#### TASK INSTRUCTIONS:
In the copy, leave out the pictures and repeat all records exactly.

#### Extracted page text data:

━━━

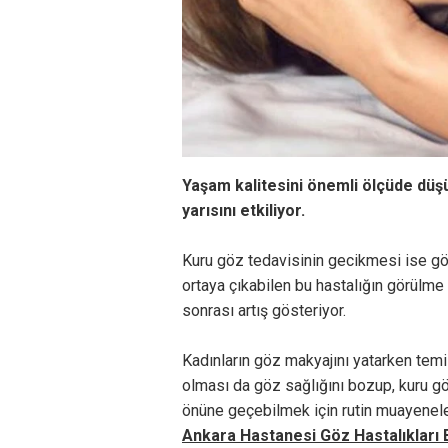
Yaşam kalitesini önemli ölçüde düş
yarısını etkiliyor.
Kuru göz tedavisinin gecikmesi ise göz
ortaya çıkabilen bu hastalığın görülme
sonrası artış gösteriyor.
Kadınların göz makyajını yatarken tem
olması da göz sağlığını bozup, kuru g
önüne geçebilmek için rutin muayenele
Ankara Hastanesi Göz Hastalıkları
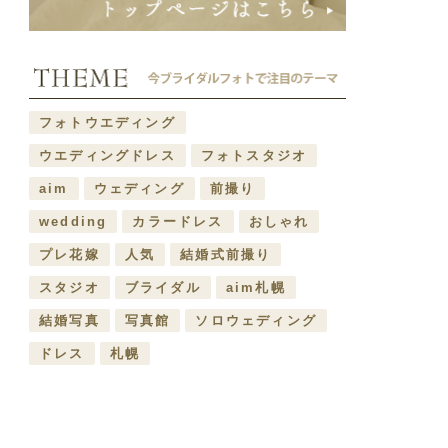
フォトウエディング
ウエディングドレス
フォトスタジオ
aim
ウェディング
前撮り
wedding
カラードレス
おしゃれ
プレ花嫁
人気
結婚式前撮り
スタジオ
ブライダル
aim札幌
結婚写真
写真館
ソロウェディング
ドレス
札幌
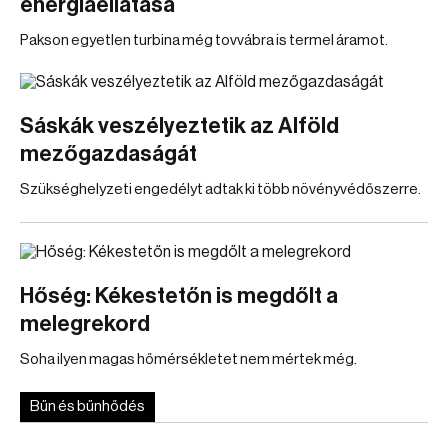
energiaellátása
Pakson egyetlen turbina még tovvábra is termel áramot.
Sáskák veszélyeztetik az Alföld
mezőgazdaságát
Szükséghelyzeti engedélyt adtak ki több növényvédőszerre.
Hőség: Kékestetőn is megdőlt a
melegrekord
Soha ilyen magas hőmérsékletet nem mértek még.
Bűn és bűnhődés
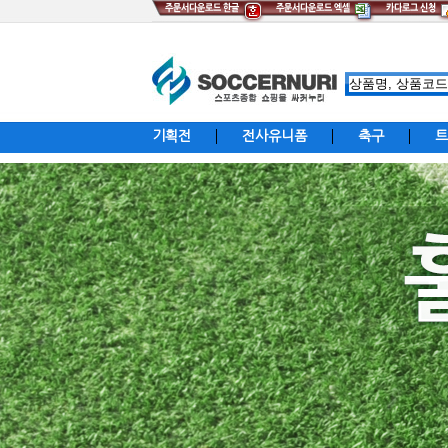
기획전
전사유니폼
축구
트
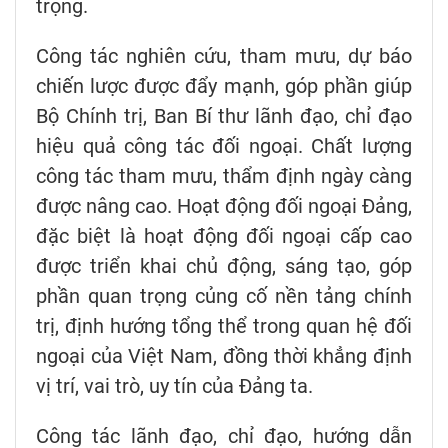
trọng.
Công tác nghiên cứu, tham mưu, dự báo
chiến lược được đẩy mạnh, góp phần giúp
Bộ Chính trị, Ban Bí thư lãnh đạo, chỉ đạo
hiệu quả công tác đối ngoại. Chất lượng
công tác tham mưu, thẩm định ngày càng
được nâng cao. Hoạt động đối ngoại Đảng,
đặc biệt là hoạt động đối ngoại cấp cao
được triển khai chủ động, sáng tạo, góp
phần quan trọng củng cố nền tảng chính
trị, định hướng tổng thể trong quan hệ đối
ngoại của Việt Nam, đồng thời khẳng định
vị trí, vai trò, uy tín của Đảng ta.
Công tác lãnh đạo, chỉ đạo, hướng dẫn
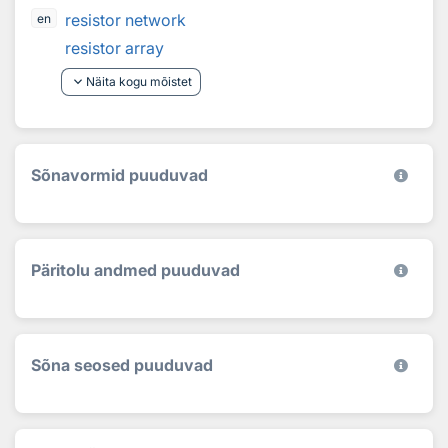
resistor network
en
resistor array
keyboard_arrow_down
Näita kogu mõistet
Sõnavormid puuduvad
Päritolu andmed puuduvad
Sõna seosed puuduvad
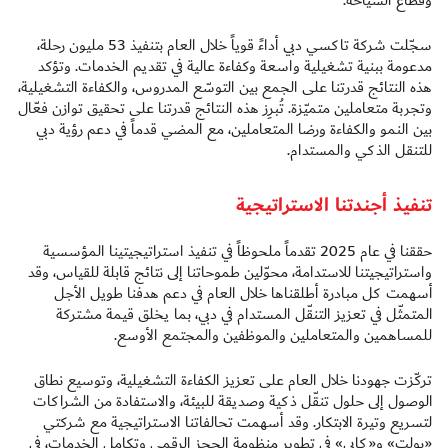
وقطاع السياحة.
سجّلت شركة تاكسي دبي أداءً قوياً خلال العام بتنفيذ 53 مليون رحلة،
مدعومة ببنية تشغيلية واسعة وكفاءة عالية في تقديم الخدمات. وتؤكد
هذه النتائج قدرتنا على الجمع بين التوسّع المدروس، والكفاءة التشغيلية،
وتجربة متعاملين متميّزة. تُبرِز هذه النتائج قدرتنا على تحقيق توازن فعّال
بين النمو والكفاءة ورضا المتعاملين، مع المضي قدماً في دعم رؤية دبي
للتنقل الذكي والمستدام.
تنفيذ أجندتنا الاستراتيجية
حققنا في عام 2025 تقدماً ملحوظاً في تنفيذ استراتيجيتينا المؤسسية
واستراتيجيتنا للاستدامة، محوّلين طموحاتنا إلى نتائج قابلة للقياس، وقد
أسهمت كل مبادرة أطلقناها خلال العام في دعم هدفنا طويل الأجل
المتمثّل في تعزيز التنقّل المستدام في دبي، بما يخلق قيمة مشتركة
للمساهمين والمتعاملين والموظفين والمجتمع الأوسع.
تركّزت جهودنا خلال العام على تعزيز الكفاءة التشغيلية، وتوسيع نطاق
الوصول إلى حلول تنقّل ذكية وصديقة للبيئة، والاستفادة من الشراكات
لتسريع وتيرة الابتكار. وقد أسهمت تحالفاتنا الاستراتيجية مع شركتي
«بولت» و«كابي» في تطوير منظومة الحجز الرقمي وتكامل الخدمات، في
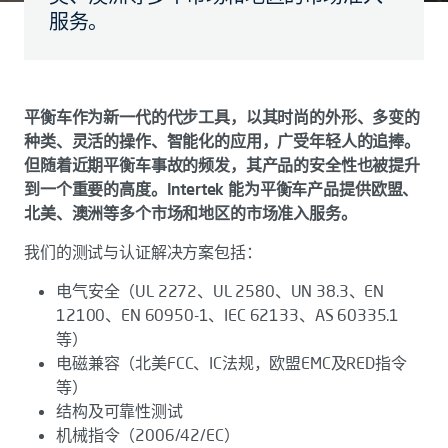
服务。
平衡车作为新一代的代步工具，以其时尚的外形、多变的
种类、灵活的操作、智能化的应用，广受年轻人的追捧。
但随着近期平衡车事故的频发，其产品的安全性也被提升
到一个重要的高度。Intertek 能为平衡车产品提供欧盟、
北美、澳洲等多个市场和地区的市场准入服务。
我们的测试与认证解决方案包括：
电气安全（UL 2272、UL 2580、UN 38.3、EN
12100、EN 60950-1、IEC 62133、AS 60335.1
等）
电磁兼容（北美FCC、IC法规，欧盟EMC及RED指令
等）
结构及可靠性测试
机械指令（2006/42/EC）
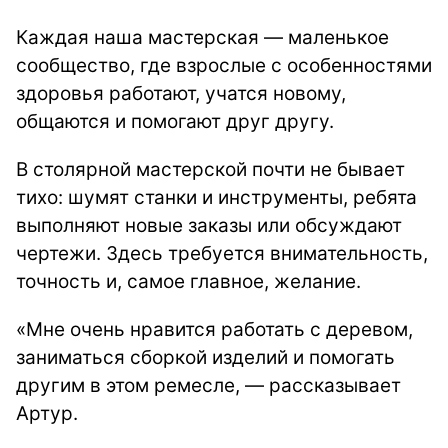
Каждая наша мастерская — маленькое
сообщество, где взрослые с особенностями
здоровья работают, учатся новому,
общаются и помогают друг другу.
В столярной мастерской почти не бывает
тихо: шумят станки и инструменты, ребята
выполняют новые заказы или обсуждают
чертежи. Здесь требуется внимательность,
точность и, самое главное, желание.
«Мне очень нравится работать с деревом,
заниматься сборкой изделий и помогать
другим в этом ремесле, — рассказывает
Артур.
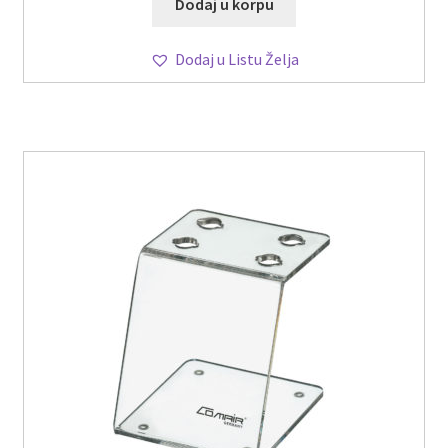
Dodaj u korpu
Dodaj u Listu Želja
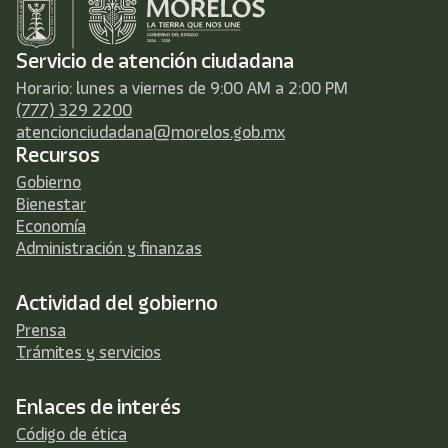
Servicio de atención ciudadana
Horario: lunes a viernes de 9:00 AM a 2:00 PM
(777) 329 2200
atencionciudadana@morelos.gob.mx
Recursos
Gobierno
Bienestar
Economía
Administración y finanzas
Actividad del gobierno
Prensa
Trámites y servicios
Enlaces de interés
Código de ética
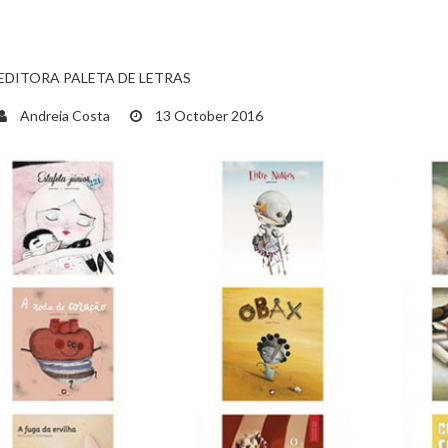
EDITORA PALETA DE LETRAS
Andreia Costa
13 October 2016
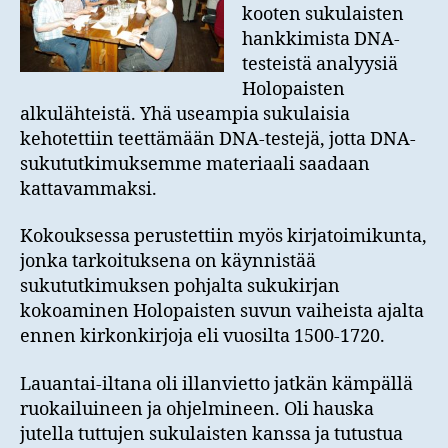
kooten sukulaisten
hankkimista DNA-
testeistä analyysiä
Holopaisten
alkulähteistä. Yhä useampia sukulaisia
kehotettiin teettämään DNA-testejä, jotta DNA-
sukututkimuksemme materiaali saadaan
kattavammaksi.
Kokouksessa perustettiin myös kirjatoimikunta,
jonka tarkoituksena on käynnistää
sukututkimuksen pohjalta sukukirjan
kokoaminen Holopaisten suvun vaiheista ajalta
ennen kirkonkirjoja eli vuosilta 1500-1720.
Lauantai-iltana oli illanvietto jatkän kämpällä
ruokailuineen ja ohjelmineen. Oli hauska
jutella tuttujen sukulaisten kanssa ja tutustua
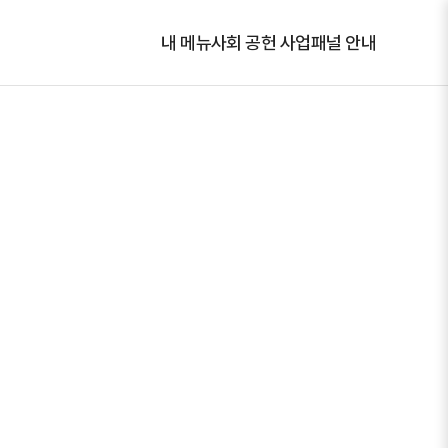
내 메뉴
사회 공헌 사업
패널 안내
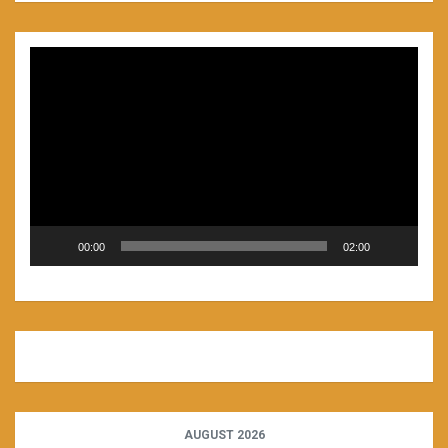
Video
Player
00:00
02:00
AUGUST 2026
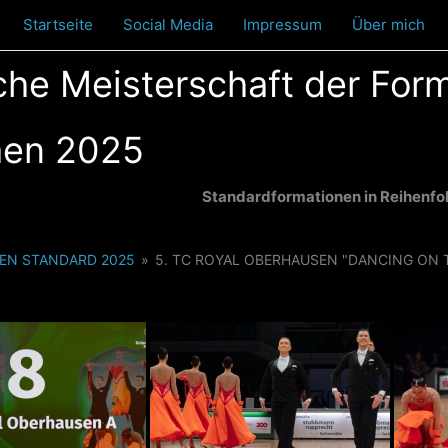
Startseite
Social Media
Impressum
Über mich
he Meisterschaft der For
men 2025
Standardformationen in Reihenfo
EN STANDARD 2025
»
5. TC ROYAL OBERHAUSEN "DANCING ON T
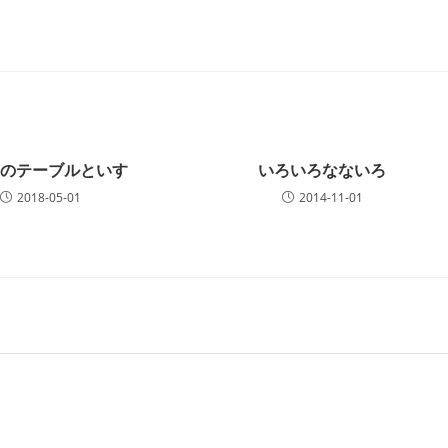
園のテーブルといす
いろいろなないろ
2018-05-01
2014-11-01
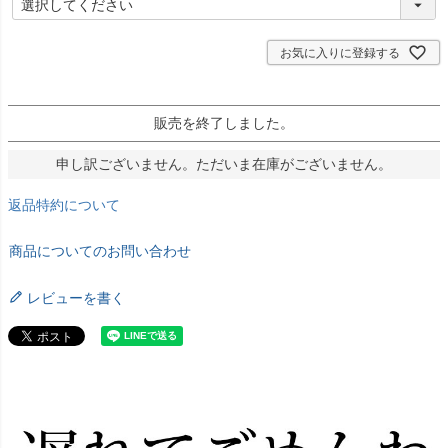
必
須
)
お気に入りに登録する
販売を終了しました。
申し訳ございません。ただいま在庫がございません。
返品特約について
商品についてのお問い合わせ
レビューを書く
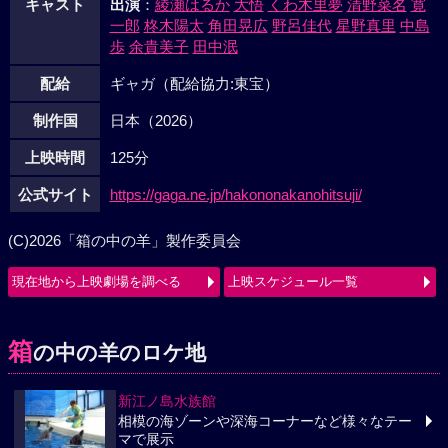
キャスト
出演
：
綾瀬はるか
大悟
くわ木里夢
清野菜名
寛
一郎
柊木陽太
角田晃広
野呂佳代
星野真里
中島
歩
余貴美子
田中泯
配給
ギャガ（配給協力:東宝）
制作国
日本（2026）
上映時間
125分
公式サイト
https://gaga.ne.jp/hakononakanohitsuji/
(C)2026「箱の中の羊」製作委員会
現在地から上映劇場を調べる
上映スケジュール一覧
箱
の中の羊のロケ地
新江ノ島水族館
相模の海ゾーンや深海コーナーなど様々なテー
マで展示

━━━

#### SOLUTION:
Yaşam kalitesini önemli ölçüde düş
yarısını etkiliyor.
Kuru göz tedavisinin gecikmesi ise göz
ortaya çıkabilen bu hastalığın görülme
sonrası artış gösteriyor.
Kadınların göz makyajını yatarken tem
olması da göz sağlığını bozup, kuru g
önüne geçebilmek için rutin muayenele
Ankara Hastanesi Göz Hastalıkları
フォトウエディング
ウエディングドレス
フォトスタジオ
aim
ウェディング
前撮り
wedding
カラードレス
おしゃれ
プレ花嫁
人気
結婚式前撮り
スタジオ
ブライダル
aim札幌
結婚写真
写真館
ソロウェディング
ドレス
札幌
energiaellátása
Pakson egyetlen turbina még tovvábra is termel áramot.
Sáskák veszélyeztetik az Alföld
mezőgazdaságát
Szükséghelyzeti engedélyt adtak ki több növényvédőszerre.
Hőség: Kékestetőn is megdőlt a
melegrekord
Soha ilyen magas hőmérsékletet nem mértek még.
Bűn és bűnhődés
기획전
전사유니폼
축구
트
trọng.
Công tác nghiên cứu, tham mưu, dự báo
chiến lược được đẩy mạnh, góp phần giúp
Bộ Chính trị, Ban Bí thư lãnh đạo, chỉ đạo
hiệu quả công tác đối ngoại. Chất lượng
công tác tham mưu, thẩm định ngày càng
được nâng cao. Hoạt động đối ngoại Đảng,
đặc biệt là hoạt động đối ngoại cấp cao
được triển khai chủ động, sáng tạo, góp
phần quan trọng củng cố nền tảng chính
trị, định hướng tổng thể trong quan hệ đối
ngoại của Việt Nam, đồng thời khẳng định
vị trí, vai trò, uy tín của Đảng ta.
Công tác lãnh đạo, chỉ đạo, hướng dẫn
resistor network
en
resistor array
keyboard_arrow_down
Näita kogu mõistet
Sõnavormid puuduvad
Päritolu andmed puuduvad
Sõna seosed puuduvad
وقطاع السياحة.
سجّلت شركة تاكسي دبي أداءً قوياً خلال العام بتنفيذ 53 مليون رحلة،
مدعومة ببنية تشغيلية واسعة وكفاءة عالية في تقديم الخدمات. وتؤكد
هذه النتائج قدرتنا على الجمع بين التوسّع المدروس، والكفاءة التشغيلية،
وتجربة متعاملين متميّزة. تُبرِز هذه النتائج قدرتنا على تحقيق توازن فعّال
بين النمو والكفاءة ورضا المتعاملين، مع المضي قدماً في دعم رؤية دبي
للتنقل الذكي والمستدام.
تنفيذ أجندتنا الاستراتيجية
حققنا في عام 2025 تقدماً ملحوظاً في تنفيذ استراتيجيتينا المؤسسية
واستراتيجيتنا للاستدامة، محوّلين طموحاتنا إلى نتائج قابلة للقياس، وقد
أسهمت كل مبادرة أطلقناها خلال العام في دعم هدفنا طويل الأجل
المتمثّل في تعزيز التنقّل المستدام في دبي، بما يخلق قيمة مشتركة
للمساهمين والمتعاملين والموظفين والمجتمع الأوسع.
تركّزت جهودنا خلال العام على تعزيز الكفاءة التشغيلية، وتوسيع نطاق
الوصول إلى حلول تنقّل ذكية وصديقة للبيئة، والاستفادة من الشراكات
لتسريع وتيرة الابتكار. وقد أسهمت تحالفاتنا الاستراتيجية مع شركتي
«بولت» و«كابي» في تطوير منظومة الحجز الرقمي وتكامل الخدمات، في
服务。
平衡车作为新一代的代步工具，以其时尚的外形、多变的
种类、灵活的操作、智能化的应用，广受年轻人的追捧。
但随着近期平衡车事故的频发，其产品的安全性也被提升
到一个重要的高度。Intertek 能为平衡车产品提供欧盟、
北美、澳洲等多个市场和地区的市场准入服务。
我们的测试与认证解决方案包括：
电气安全（UL 2272、UL 2580、UN 38.3、EN
12100、EN 60950-1、IEC 62133、AS 60335.1
等）
电磁兼容（北美FCC、IC法规，欧盟EMC及RED指令
等）
结构及可靠性测试
机械指令（2006/42/EC）
Каждая наша мастерская — маленькое
сообщество, где взрослые с особенностями
здоровья работают, учатся новому,
общаются и помогают друг другу.
В столярной мастерской почти не бывает
тихо: шумят станки и инструменты, ребята
выполняют новые заказы или обсуждают
чертежи. Здесь требуется внимательность,
точность и, самое главное, желание.
«Мне очень нравится работать с деревом,
заниматься сборкой изделий и помогать
другим в этом ремесле, — рассказывает
Артур.
Dodaj u korpu
Dodaj u Listu Želja
Servicio de atención ciudadana
Horario: lunes a viernes de 9:00 AM a 2:00 PM
(777) 329 2200
atencionciudadana@morelos.gob.mx
Recursos
Gobierno
Bienestar
Economía
Administración y finanzas
Actividad del gobierno
Prensa
Trámites y servicios
Enlaces de interés
Código de ética
EDITORA PALETA DE LETRAS
Andreia Costa
13 October 2016
kooten sukulaisten
hankkimista DNA-
testeistä analyysiä
Holopaisten
alkulähteistä. Yhä useampia sukulaisia
kehotettiin teettämään DNA-testejä, jotta DNA-
sukututkimuksemme materiaali saadaan
kattavammaksi.
Kokouksessa perustettiin myös kirjatoimikunta,
jonka tarkoituksena on käynnistää
sukututkimuksen pohjalta sukukirjan
kokoaminen Holopaisten suvun vaiheista ajalta
ennen kirkonkirjoja eli vuosilta 1500-1720.
Lauantai-iltana oli illanvietto jatkän kämpällä
ruokailuineen ja ohjelmineen. Oli hauska
jutella tuttujen sukulaisten kanssa ja tutustua
내 메뉴
사회 공헌 사업
패널 안내
Video
Player
00:00
02:00
AUGUST 2026
Startseite
Social Media
Impressum
Über mich
he Meisterschaft der For
men 2025
Standardformationen in Reihenfo
EN STANDARD 2025
»
5. TC ROYAL OBERHAUSEN "DANCING ON T
園のテーブルといす
いろいろなないろ
2018-05-01
2014-11-01
必
須
)
お気に入りに登録する
販売を終了しました。
申し訳ございません。ただいま在庫がございません。
返品特約について
商品についてのお問い合わせ
レビューを書く
キャスト
出演
：
綾瀬はるか
大悟
くわ木里夢
清野菜名
寛
一郎
柊木陽太
角田晃広
野呂佳代
星野真里
中島
歩
余貴美子
田中泯
配給
ギャガ（配給協力:東宝）
制作国
日本（2026）
上映時間
125分
公式サイト
https://gaga.ne.jp/hakononakanohitsuji/
(C)2026「箱の中の羊」製作委員会
現在地から上映劇場を調べる
上映スケジュール一覧
箱
の中の羊のロケ地
新江ノ島水族館
相模の海ゾーンや深海コーナーなど様々なテー
マで展示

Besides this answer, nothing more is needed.